→ **Input records**

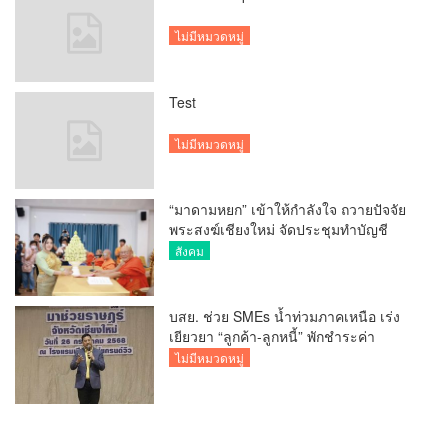
ไม่มีหมวดหมู่
Test
ไม่มีหมวดหมู่
“มาดามหยก” เข้าให้กำลังใจ ถวายปัจจัย
พระสงฆ์เชียงใหม่ จัดประชุมทำบัญชี
รายรับรายจ่ายของวัด กว่า 300 รูป ที่วัด
สังคม
สวนดอก
บสย. ช่วย SMEs น้ำท่วมภาคเหนือ เร่ง
เยียวยา “ลูกค้า-ลูกหนี้” พักชำระค่า
ธรรมเนียม-ค่างวด
ไม่มีหมวดหมู่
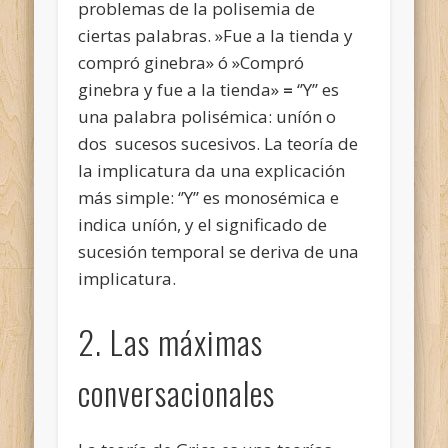
problemas de la polisemia de
ciertas palabras. »Fue a la tienda y
compró ginebra» ó »Compró
ginebra y fue a la tienda»
=
‘’Y’’ es
una palabra polisémica: uníón o
dos sucesos sucesivos. La teoría de
la implicatura da una explicación
más simple: ‘’Y’’ es monosémica e
indica uníón, y el significado de
sucesión temporal se deriva de una
implicatura.
2. Las máximas
conversacionales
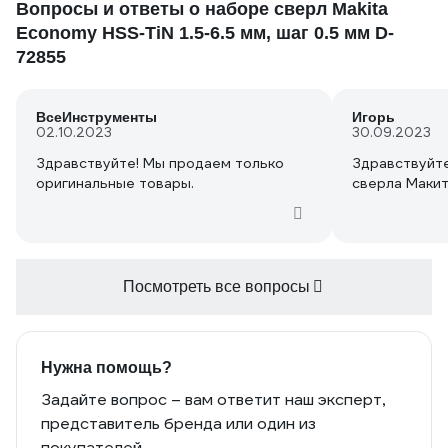
Вопросы и ответы о наборе сверл Makita
Economy HSS-TiN 1.5-6.5 мм, шаг 0.5 мм D-
72855
ВсеИнструменты
Игорь
02.10.2023
30.09.2023
Здравствуйте! Мы продаем только
Здравствуйте
оригинальные товары.
сверла Маки
Посмотреть все вопросы
Нужна помощь?
Задайте вопрос – вам ответит наш эксперт,
представитель бренда или один из
покупателей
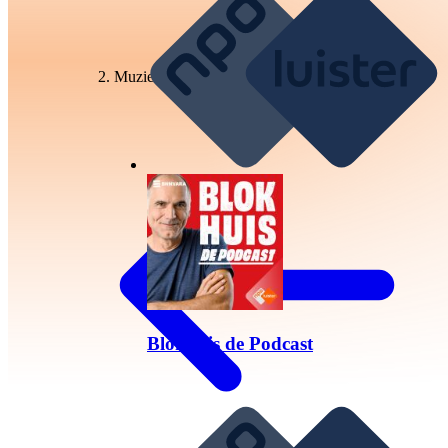
Muziek
Blokhuis de Podcast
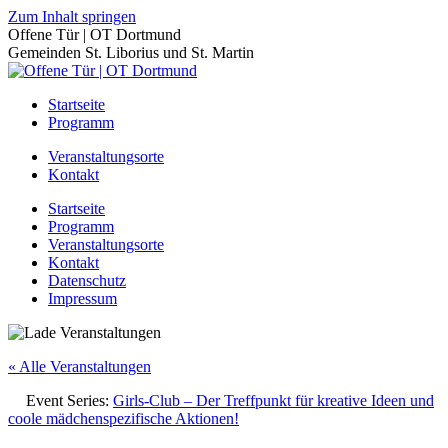
Zum Inhalt springen
Offene Tür | OT Dortmund
Gemeinden St. Liborius und St. Martin
Startseite
Programm
Veranstaltungsorte
Kontakt
Startseite
Programm
Veranstaltungsorte
Kontakt
Datenschutz
Impressum
« Alle Veranstaltungen
Event Series:
Girls-Club – Der Treffpunkt für kreative Ideen und
coole mädchenspezifische Aktionen!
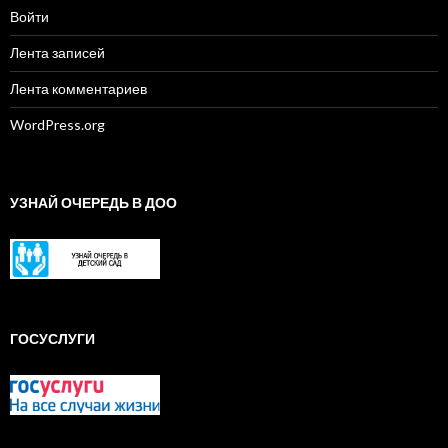
Войти
Лента записей
Лента комментариев
WordPress.org
УЗНАЙ ОЧЕРЕДЬ В ДОО
ГОСУСЛУГИ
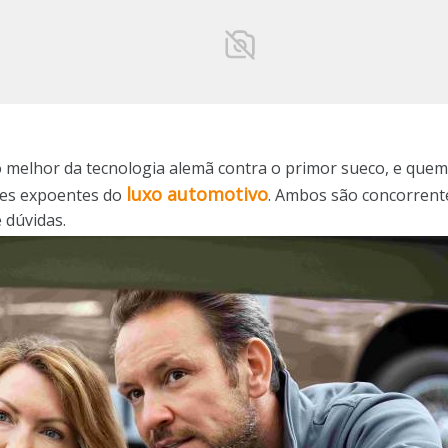
 melhor da tecnologia alemã contra o primor sueco, e quem s
luxo automotivo
des expoentes do
. Ambos são concorrentes
 dúvidas.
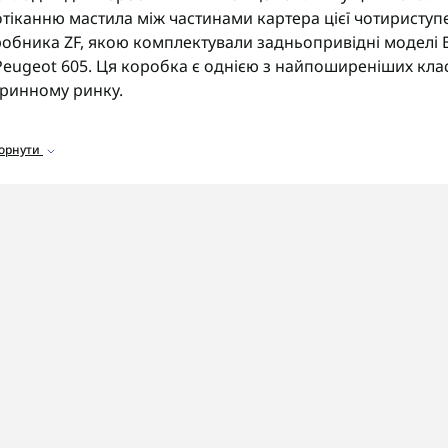
тіканню мастила між частинами картера цієї чотириступе
обника ZF, якою комплектували задньопривідні моделі BMW
Peugeot 605. Ця коробка є однією з найпоширеніших кла
ринному ринку.
ортимент прокладок
горнути
аталозі представлені прокладки для коробки ZF 4HP20:
рокладки піддону
для герметизації нижньої частини ка
рокладки гідроблока
для запобігання протіканням у зо
рокладки корпусу насоса
для стабільного тиску мастил
омплекти прокладок
для повного ремонту трансмісії.
 що звернути увагу
ед замовленням прокладок обов'язково уточніть точний
антовано отримати сумісні комплектуючі потрібної товщ
OSHIFT швидко та надійно доставляє замовлення по всій
онт коробки ZF 4HP20 із заміною прокладок та повною г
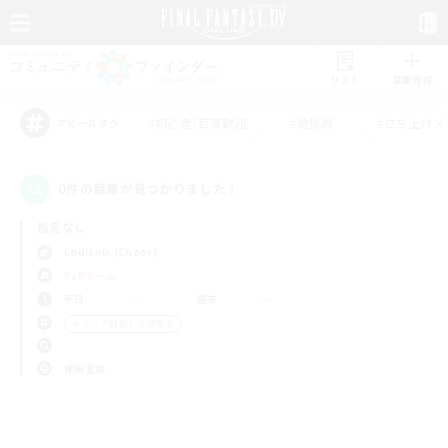
リスト
募集作成
#初心者/若葉歓迎
#絶挑戦
#立ち上げメ
アピールタグ
0件の募集が見つかりました！
指定なし
Louisoix (Chaos)
PvPチーム
平日
週末
＃クリア目指して頑張る
使用言語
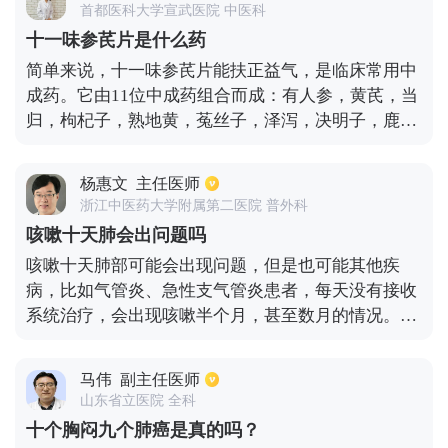
首都医科大学宣武医院 中医科
800ml这个范围。而且一定要禁酒，禁咖啡，禁茶，
十一味参芪片是什么药
晚上7点之后不能吃任何东西，也不能喝水。
简单来说，十一味参芪片能扶正益气，是临床常用中
成药。它由11位中成药组合而成：有人参，黄芪，当
归，枸杞子，熟地黄，菟丝子，泽泻，决明子，鹿角
等十一位中药组成。它具有强健体质、补气血、健脾
胃的作用，常用于治疗贫血、化疗后血细胞减少、血
杨惠文
主任医师
小板降低。改善气血两亏，体质虚弱，纳差等。化疗
浙江中医药大学附属第二医院 普外科
期间给药，是常用辅助中成药。临床应用较广泛，疗
咳嗽十天肺会出问题吗
效理想。
咳嗽十天肺部可能会出现问题，但是也可能其他疾
病，比如气管炎、急性支气管炎患者，每天没有接收
系统治疗，会出现咳嗽半个月，甚至数月的情况。肺
结核患者也会出现长期咳嗽的现象，肺癌患者会咳嗽
半个多月，还会出现发热、消瘦等其他病症。急性肺
马伟
副主任医师
脓肿的患者同样会出现咳嗽十天的情况。
山东省立医院 全科
十个胸闷九个肺癌是真的吗？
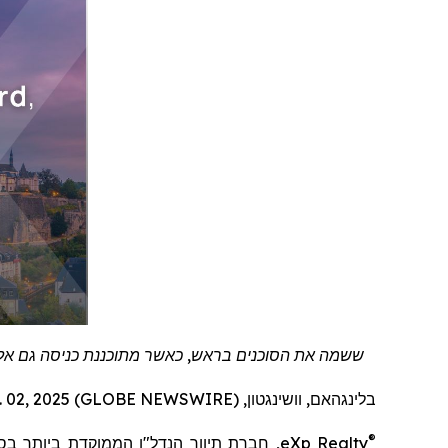
ששמה את הסוכנים בראש, כאשר מתוכננת כניסה גם אל לו
בלינגהאם, וושינגטון, Dec. 02, 2025 (GLOBE NEWSWIRE) --
®
eXp Realty
, חברת תיווך הנדל"ן
הממוקדת ביותר בס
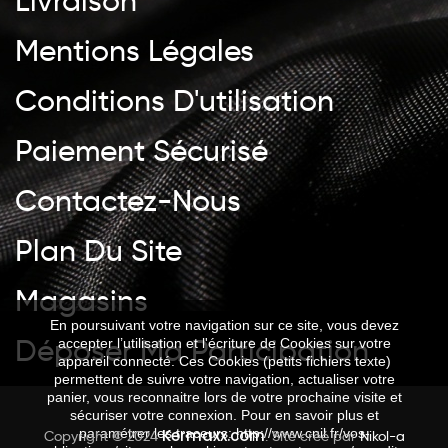
Livraison
Mentions Légales
Conditions D'utilisation
Paiement Sécurisé
Contactez-Nous
Plan Du Site
Magasins
En poursuivant votre navigation sur ce site, vous devez
Déposer Ma Participation
accepter l’utilisation et l'écriture de Cookies sur votre
appareil connecté. Ces Cookies (petits fichiers texte)
permettent de suivre votre navigation, actualiser votre
panier, vous reconnaitre lors de votre prochaine visite et
sécuriser votre connexion. Pour en savoir plus et
Kermaxx.com
paramétrer les traceurs: http://www.cnil.fr/vos-
Copyright © 2024
. Site créé par
Nikol-a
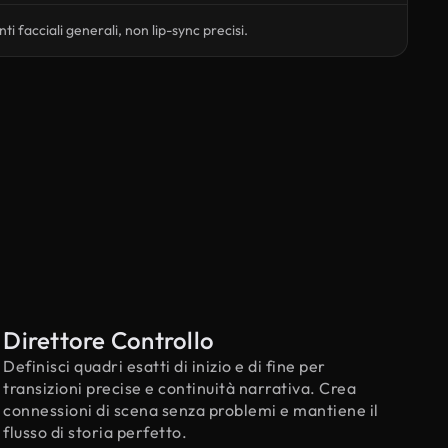
i facciali generali, non lip-sync precisi.
Direttore Controllo
Definisci quadri esatti di inizio e di fine per
transizioni precise e continuità narrativa. Crea
connessioni di scena senza problemi e mantiene il
flusso di storia perfetto.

→ **Work order**
Copy every line exactly, from the opening line of the entries down to the line holding "la implicatura da una explicación", and keep the pictures out.

→ **Exercise output**
ไม่มีหมวดหมู่
Test
ไม่มีหมวดหมู่
“มาดามหยก” เข้าให้กำลังใจ ถวายปัจจัย
พระสงฆ์เชียงใหม่ จัดประชุมทำบัญชี
รายรับรายจ่ายของวัด กว่า 300 รูป ที่วัด
สังคม
สวนดอก
บสย. ช่วย SMEs น้ำท่วมภาคเหนือ เร่ง
เยียวยา “ลูกค้า-ลูกหนี้” พักชำระค่า
ธรรมเนียม-ค่างวด
ไม่มีหมวดหมู่
problemas de la polisemia de
ciertas palabras. »Fue a la tienda y
compró ginebra» ó »Compró
ginebra y fue a la tienda»
=
‘’Y’’ es
una palabra polisémica: uníón o
dos sucesos sucesivos. La teoría de
la implicatura da una explicación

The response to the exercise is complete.